What is offensive about most attempts to explain the Holocaust is that, in one form or another, they convert Hitler into G-d’s ally, or at least into His lieutenant. Somehow, Hitler is seen as carrying out G-d’s will. Invariably, the people who offer such explanations accuse Jews other than themselves of having provoked G-d’s wrath. Such theologians undoubtedly hope that if they can isolate what it is precisely that so angers G-d, then they will be in a better position to pacify Him. Rather than trying to decipher why G-d would have “wanted” six million Jews to be murdered by order of the most wicked human being who ever lived, the proposition that the Holocaust, murders, an many other daily cruelties are the result of human free will seems to make more sense.

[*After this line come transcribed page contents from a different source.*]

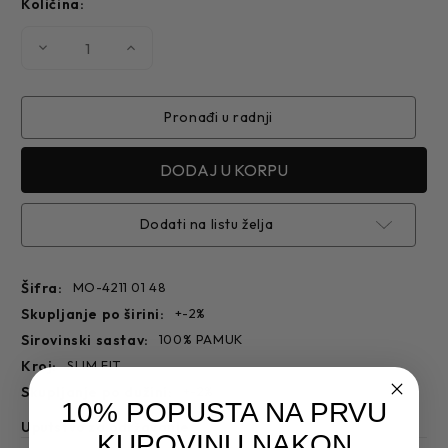
Količina:
Smanjite
Povećajte
količinu
količinu
MUŠKO
MUŠKO
ODELO
ODELO
4211
4211
Pronađi u radnji
Dodati na listu želja
Šifra:
MO-4211 01 48
skupljanje po širini:
+-2%
sirovinski sastav:
100% PAMUK
kroj:
SLIM FIT
skupljanje po dužini:
+-2%
10% POPUSTA NA PRVU
Uputstvo za održavanje
KUPOVINU NAKON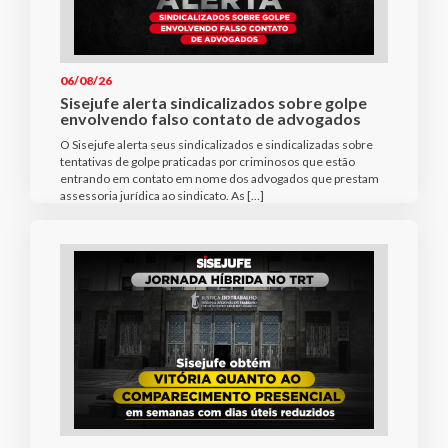
06/08/26
Sisejufe alerta sindicalizados sobre golpe
envolvendo falso contato de advogados
O Sisejufe alerta seus sindicalizados e sindicalizadas sobre
tentativas de golpe praticadas por criminosos que estão
entrando em contato em nome dos advogados que prestam
assessoria jurídica ao sindicato. As […]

There is no comparably easy answer to explain natural suffering. Why are there earthquakes, floods, cancer? Clearly, there is no discernible relationship between human goodness and human suffering. When a truly evil person becomes ill, many people feel a certain satisfaction that someone who has caused so much suffering is now experiencing it. Indeed, if illness or tragedy befell only bad people, we would undoubtedly witness massive movements of repentance. However, suffering seems to be quite evenly distributed among the good and the bad, and remains the single greatest challenge to religious belief.

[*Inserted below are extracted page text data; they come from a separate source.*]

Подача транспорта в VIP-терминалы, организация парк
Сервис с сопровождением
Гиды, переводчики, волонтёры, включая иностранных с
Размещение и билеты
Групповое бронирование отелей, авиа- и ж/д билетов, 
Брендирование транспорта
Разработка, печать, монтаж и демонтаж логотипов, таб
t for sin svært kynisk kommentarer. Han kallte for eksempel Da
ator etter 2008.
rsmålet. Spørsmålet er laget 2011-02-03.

Without suffering, there would probably be few nonbelievers in the universe. But, if the believer has his troubles with evil, the atheist has more and graver difficulties to contend with. Reality stumps him altogether, leaving him baffled not by one consideration but by many, from the existence of natural law through the instinctual cunning of the insect to the brain of the genius and the heart of the prophet. This then is the intellectual reason for believing in G-d: That, though this belief is not free from difficulties, it stands out, head and shoulders, as the best answer to the riddle of the universe.
Moreover, G-d, by definition, is a higher reality that our mind cannot grasp. If G-d is a given, there are no questions. Just as a computer program is cannot understand the motives of its programmer, it is illogical that creatures should be able to completely understand every decision of their creator and designer.